Precision: What Fraction of Retrieved Documents Matter?

Precision is the ratio of relevant retrieved documents to total retrieved documents. If you retrieve 10 documents and 7 are relevant, precision is 0.7. Precision directly reflects your retrieval quality from the generator's perspective: high precision means the language model sees mostly useful context, not noise.

Precision depends on the retrieval cutoff (how many documents you ask the retriever to return). At cutoff 5 you might have 4 relevant; at cutoff 10 you might have 6 relevant (precision drops to 0.6 if the extra 5 documents are mostly noise). Precision at 5 (P@5) is a standard metric for measuring shallow retrieval quality, often used in production where compute budgets limit context length.

def precision_at_k(retrieved_doc_ids: List[str], 
relevant_doc_ids: set) -> float:
"""
Compute precision at k (k = len(retrieved_doc_ids)).

Args:
retrieved_doc_ids: Ordered list of retrieved document IDs.
relevant_doc_ids: Set of ground-truth relevant document IDs.

Returns:
Precision at k: fraction of retrieved docs that are relevant.
"""
if not retrieved_doc_ids:
return 0.0

num_relevant = sum(1 for doc_id in retrieved_doc_ids
if doc_id in relevant_doc_ids)
return num_relevant / len(retrieved_doc_ids)

# Example: retrieved 5 documents, 3 are relevant
retrieved = ['doc1', 'doc2', 'doc3', 'doc4', 'doc5']
relevant = {'doc1', 'doc3', 'doc5'} # Ground truth
p_at_5 = precision_at_k(retrieved, relevant)
print(f"Precision@5 = {p_at_5}") # Output: 0.6

Recall: Did You Find the Documents That Exist?

Recall is the ratio of relevant retrieved documents to all relevant documents in the ground truth. If 10 relevant documents exist in the corpus and you retrieve 6 of them, recall is 0.6. Recall measures coverage: are you missing important documents that should influence the answer?

Recall is harder to measure in production because computing it requires knowing all relevant documents in the corpus (often intractable). For golden datasets, you annotate relevant documents per query, making recall computable. Recall is critical for high-stakes domains: a legal search that misses a critical precedent is worse than returning a few irrelevant documents.

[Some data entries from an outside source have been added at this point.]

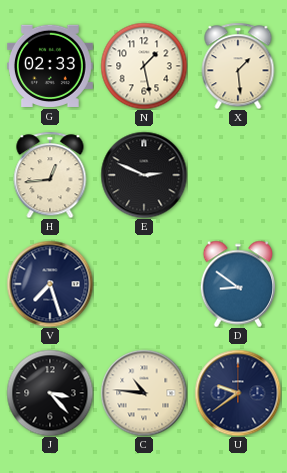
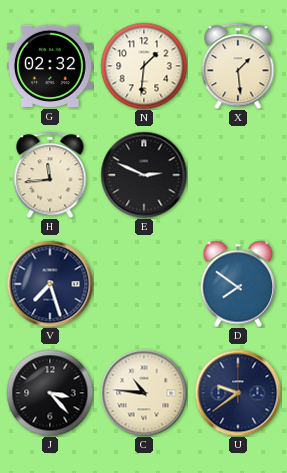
G: 02:33 -> 02:32
N: 1:28 -> 1:31
H: 12:44 -> 11:44
D: 8:51 -> 7:51
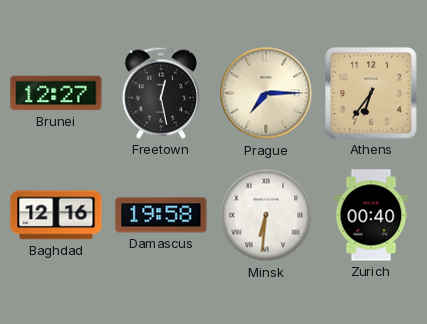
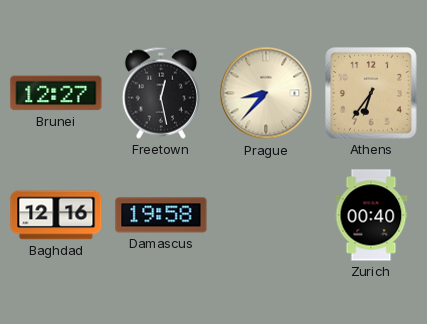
Prague: 7:15 -> 8:37
Minsk: 6:31 -> none
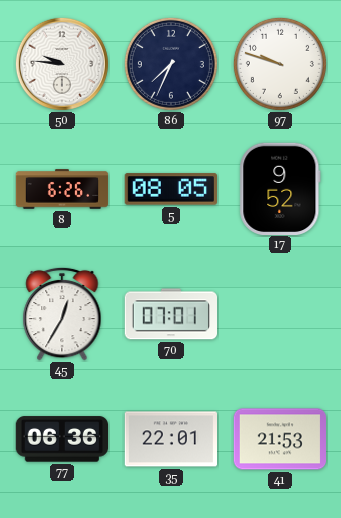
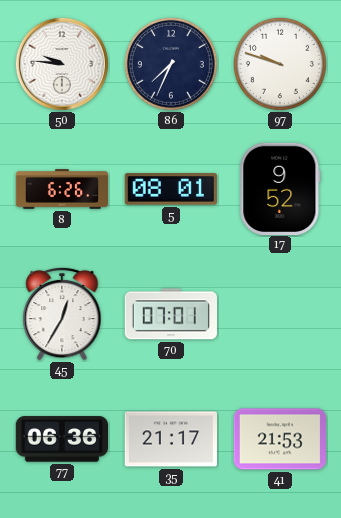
5: 08:05 -> 08:01
35: 22:01 -> 21:17
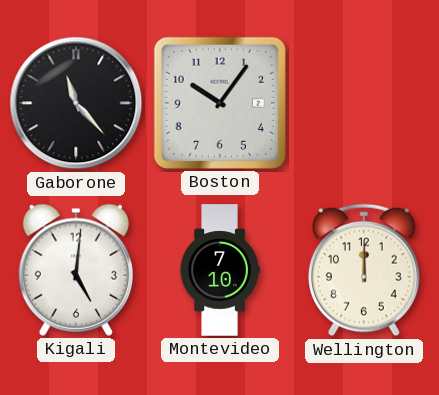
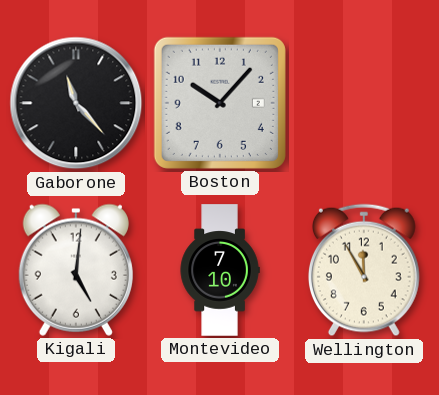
Boston: 10:06 -> 10:07
Wellington: 12:00 -> 11:55
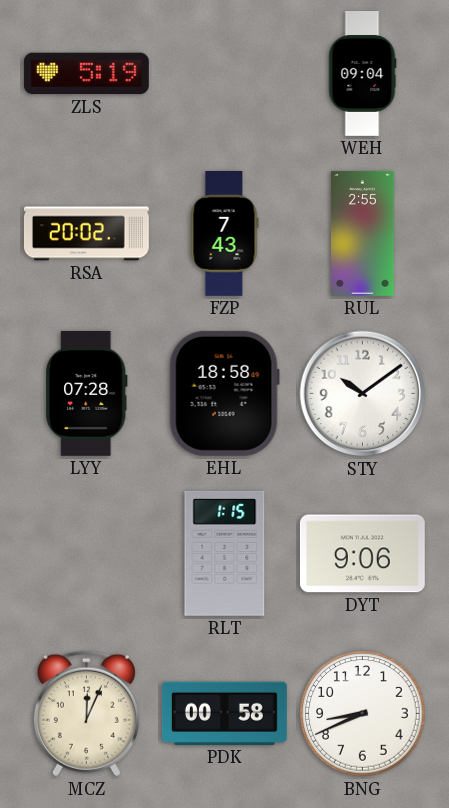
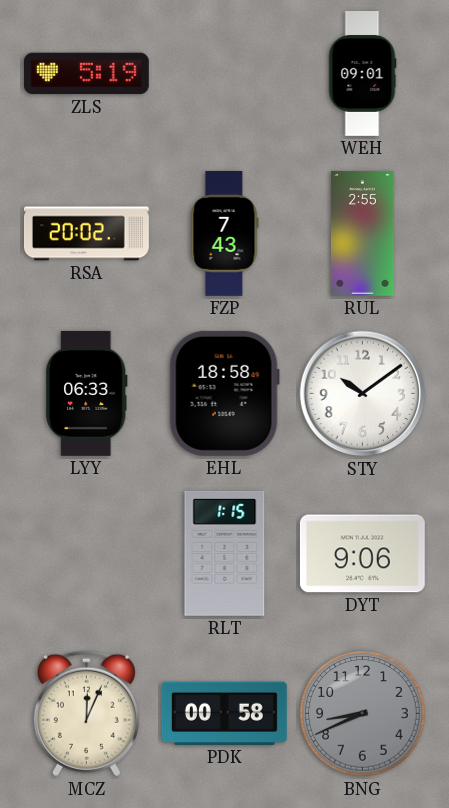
WEH: 09:04 -> 09:01
LYY: 07:28 -> 06:33
BNG dial: white -> grey
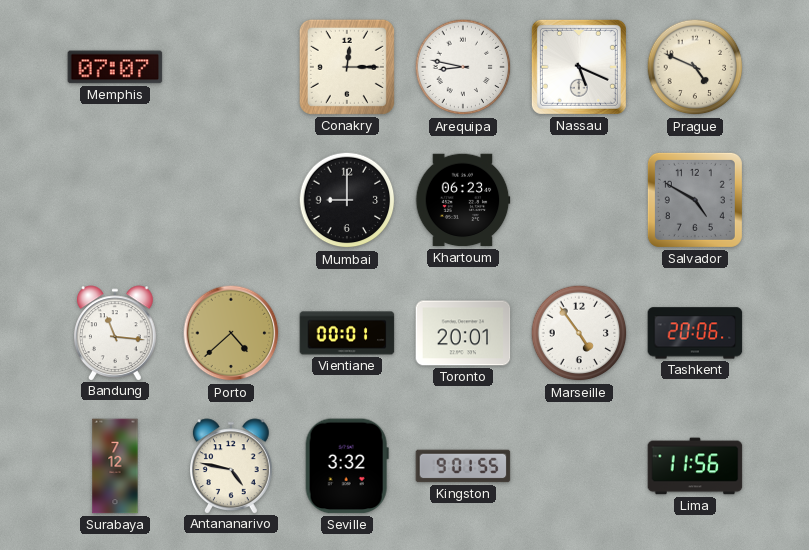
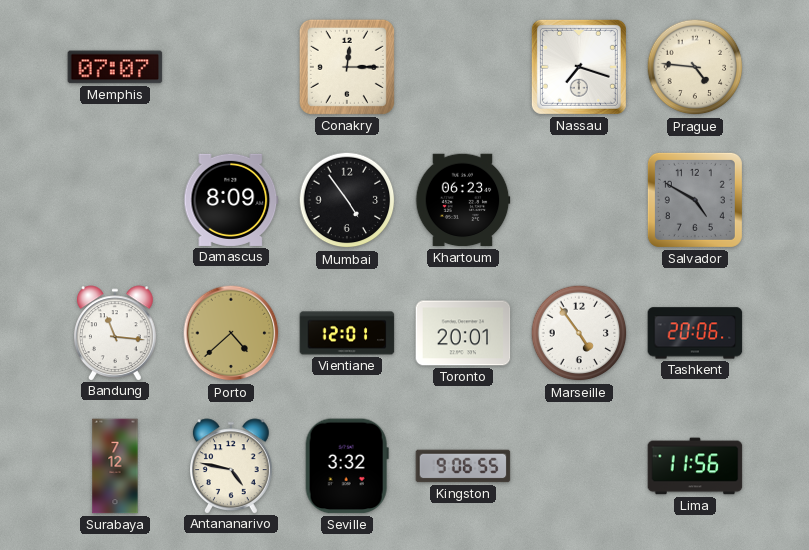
Arequipa: 8:47 -> none
Nassau: 5:19 -> 7:18
Prague: 4:49 -> 4:46
Damascus: none -> 8:09
Mumbai: 9:00 -> 4:54
Vientiane: 00:01 -> 12:01
Kingston: 9:01 -> 9:06
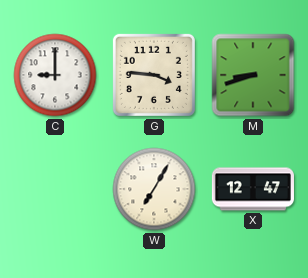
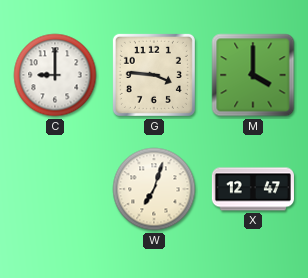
M: 8:42 -> 4:00
W: 7:05 -> 7:03
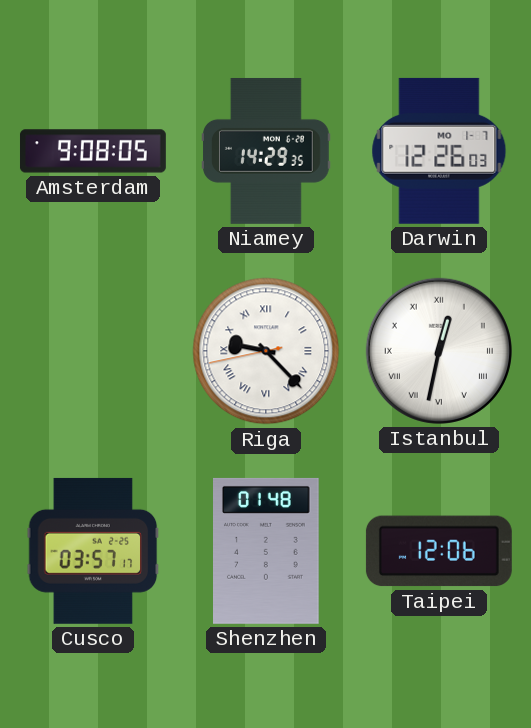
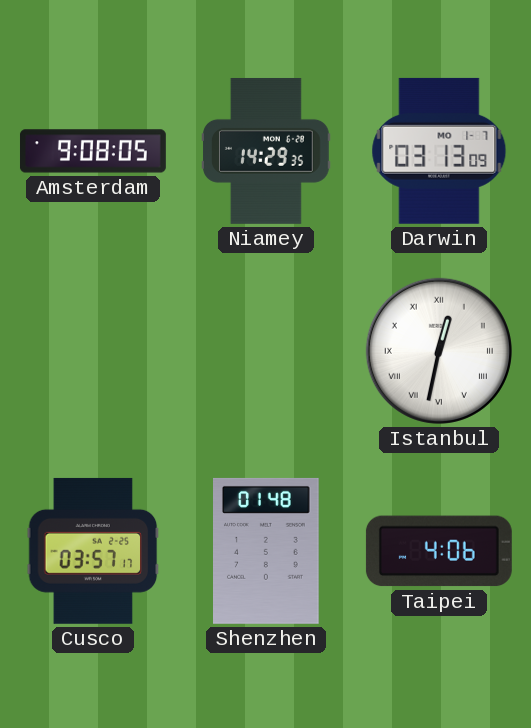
Darwin: 12:26 -> 03:13
Riga: 9:22 -> none
Taipei: 12:06 -> 4:06
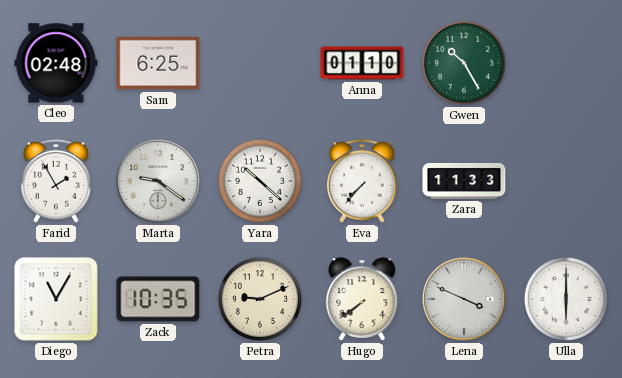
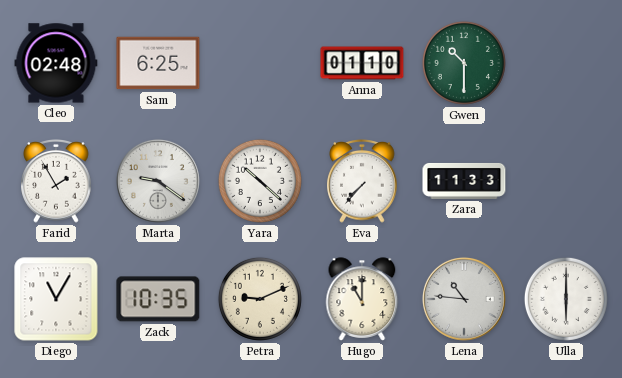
Gwen: 10:25 -> 10:30
Hugo: 7:39 -> 11:00
Lena: 3:49 -> 10:46
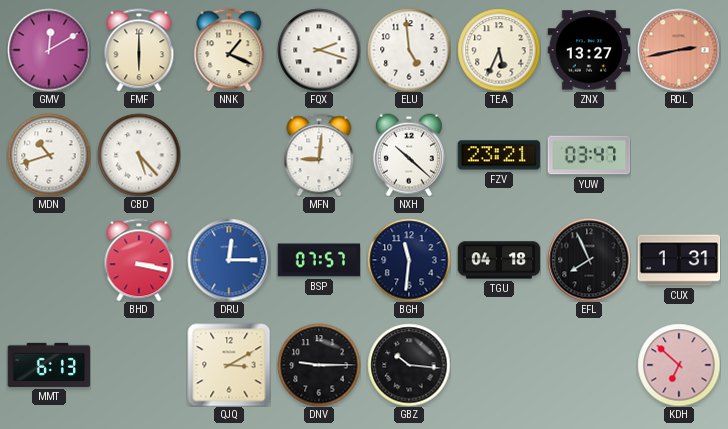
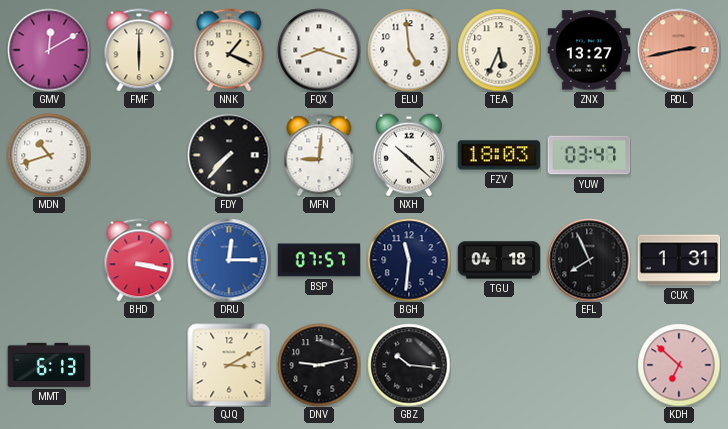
FQX: 2:18 -> 8:18
CBD: 5:23 -> none
FDY: none -> 7:37
FZV: 23:21 -> 18:03
DNV: 9:15 -> 9:13
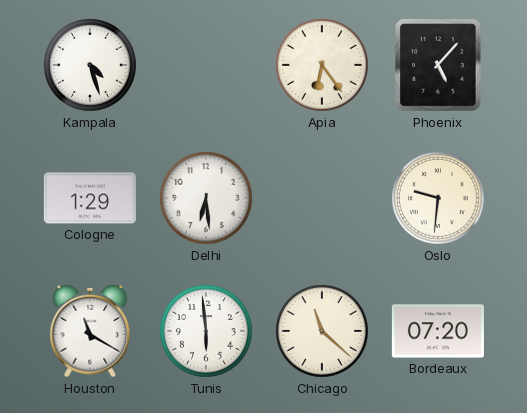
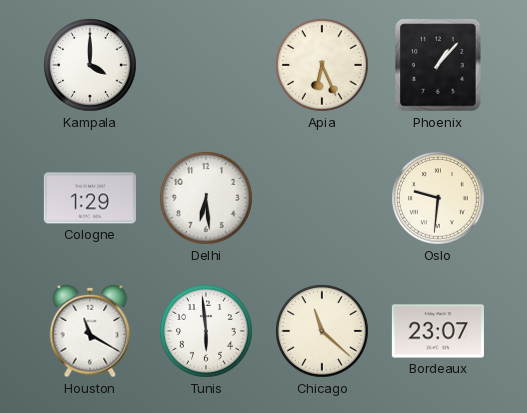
Kampala: 4:27 -> 4:00
Apia: 6:24 -> 6:26
Phoenix: 5:07 -> 1:07
Bordeaux: 07:20 -> 23:07
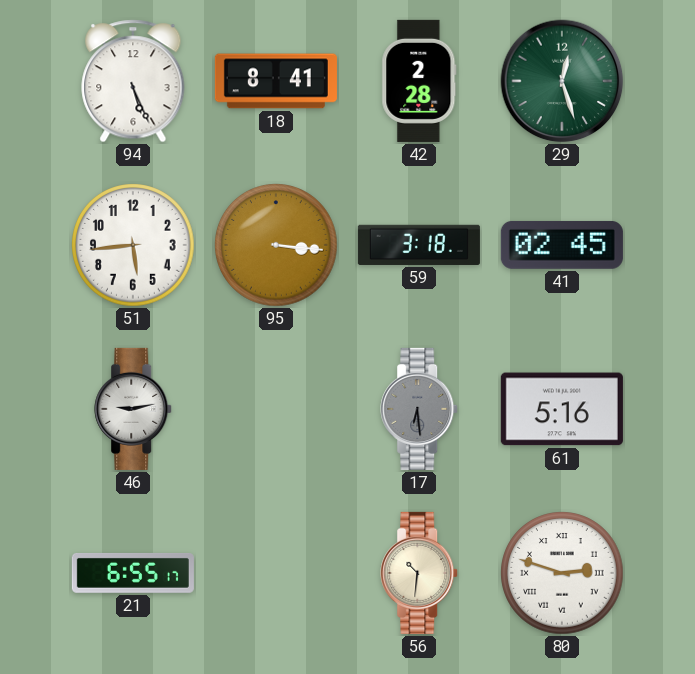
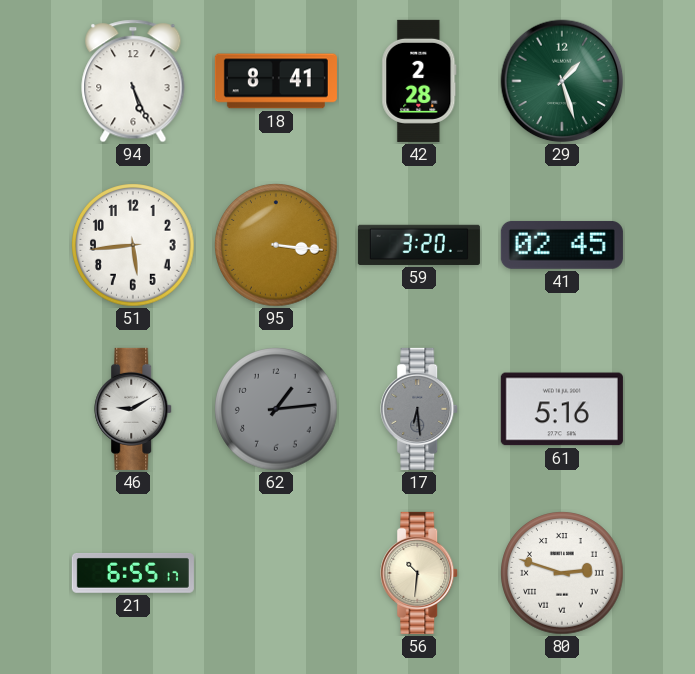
29: 12:27 -> 1:27
59: 3:18 -> 3:20
46: 9:13 -> 9:10
62: none -> 1:14
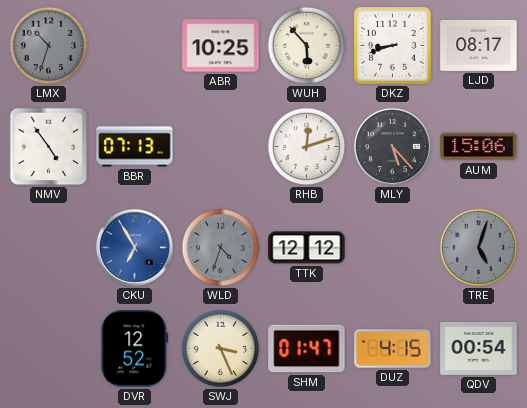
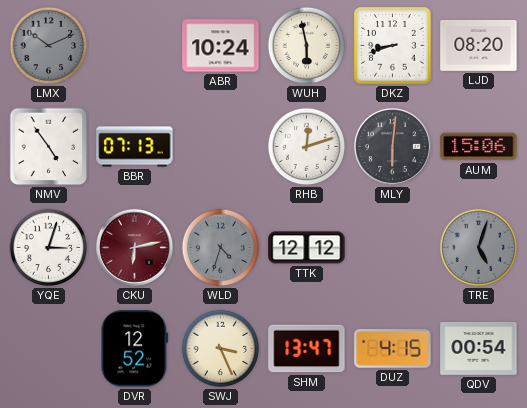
LMX: 10:33 -> 10:11
ABR: 10:25 -> 10:24
WUH: 5:53 -> 5:58
LJD: 08:17 -> 08:20
MLY: 5:23 -> 6:01
YQE: none -> 3:03
CKU: 6:55 -> 6:13
CKU dial: blue -> burgundy
SHM: 01:47 -> 13:47
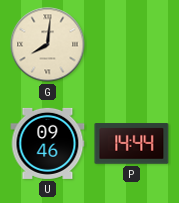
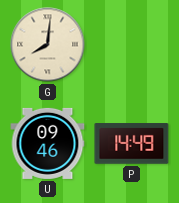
P: 14:44 -> 14:49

def recall_at_k(retrieved_doc_ids: List[str],
relevant_doc_ids: set) -> float:
"""
Compute recall at k.

Args:
retrieved_doc_ids: Ordered list of retrieved document IDs.
relevant_doc_ids: Set of ground-truth relevant document IDs.

Returns:
Recall at k: fraction of all relevant docs that were retrieved.
"""
if not relevant_doc_ids:
return 1.0 # No relevant docs = no recall penalty

num_relevant_retrieved = sum(1 for doc_id in retrieved_doc_ids
if doc_id in relevant_doc_ids)
return num_relevant_retrieved / len(relevant_doc_ids)

# Example: corpus has 10 relevant docs total, we retrieved 6
retrieved = ['doc1', 'doc3', 'doc5', 'doc7', 'doc9', 'doc11']
relevant = {'doc1', 'doc3', 'doc5', 'doc7', 'doc9', 'doc11',
'doc2', 'doc4', 'doc6', 'doc8'} # 10 total
recall = recall_at_k(retrieved, relevant)
print(f"Recall = {recall}") # Output: 0.6

nDCG: Ranking Quality Matters

Normalized Discounted Cumulative Gain (nDCG) is a ranking-aware metric. It rewards placing highly relevant documents early and penalizes putting them deep in the list. This reflects real user behavior: users rarely scroll past the first 3–5 results. nDCG combines precision and ranking into one score.

The formula is: DCG@k = sum over positions i of (rel_i / log2(i+1)), where rel_i is the relevance score at position i (e.g., 1 for relevant, 0 for irrelevant). Then nDCG@k normalizes DCG by the "ideal" ranking (best possible score).

import math

def ndcg_at_k(retrieved_doc_ids: List[str],
relevant_doc_ids: set, k: int = 10) -> float:
"""
Compute normalized discounted cumulative gain at k.

Args:
retrieved_doc_ids: Ordered list of retrieved document IDs.
relevant_doc_ids: Set of ground-truth relevant document IDs.
k: Compute nDCG@k (default 10).

Returns:
nDCG@k: normalized ranking quality (0.0 to 1.0).
"""
# Compute DCG: sum of (relevance / log2(position))
dcg = 0.0
for i, doc_id in enumerate(retrieved_doc_ids[:k]):
rel = 1 if doc_id in relevant_doc_ids else 0
# Position is 1-indexed; discount factor is log2(i+2)
dcg += rel / math.log2(i + 2)

# Compute ideal DCG: all relevant docs ranked first
idcg = 0.0
num_relevant = min(len(relevant_doc_ids), k)
for i in range(num_relevant):
idcg += 1.0 / math.log2(i + 2)

if idcg == 0:
return 0.0

return dcg / idcg

# Example: retrieved 5, relevant 3 at positions 0, 2, 4
retrieved = ['doc1', 'doc2', 'doc3', 'doc4', 'doc5']
relevant = {'doc1', 'doc3', 'doc5'}
ndcg = ndcg_at_k(retrieved, relevant, k=5)
print(f"nDCG@5 = {ndcg:.3f}") # Output: ~0.742

Comparing Metrics: When to Use Each

Precision is best for production systems where context budget is tight (you can only afford 5–10 documents in the prompt). Recall is critical for exhaustive search where missing a relevant document is costly. nDCG is the most realistic metric—it reflects actual user satisfaction, as users prefer high-quality results ranked first.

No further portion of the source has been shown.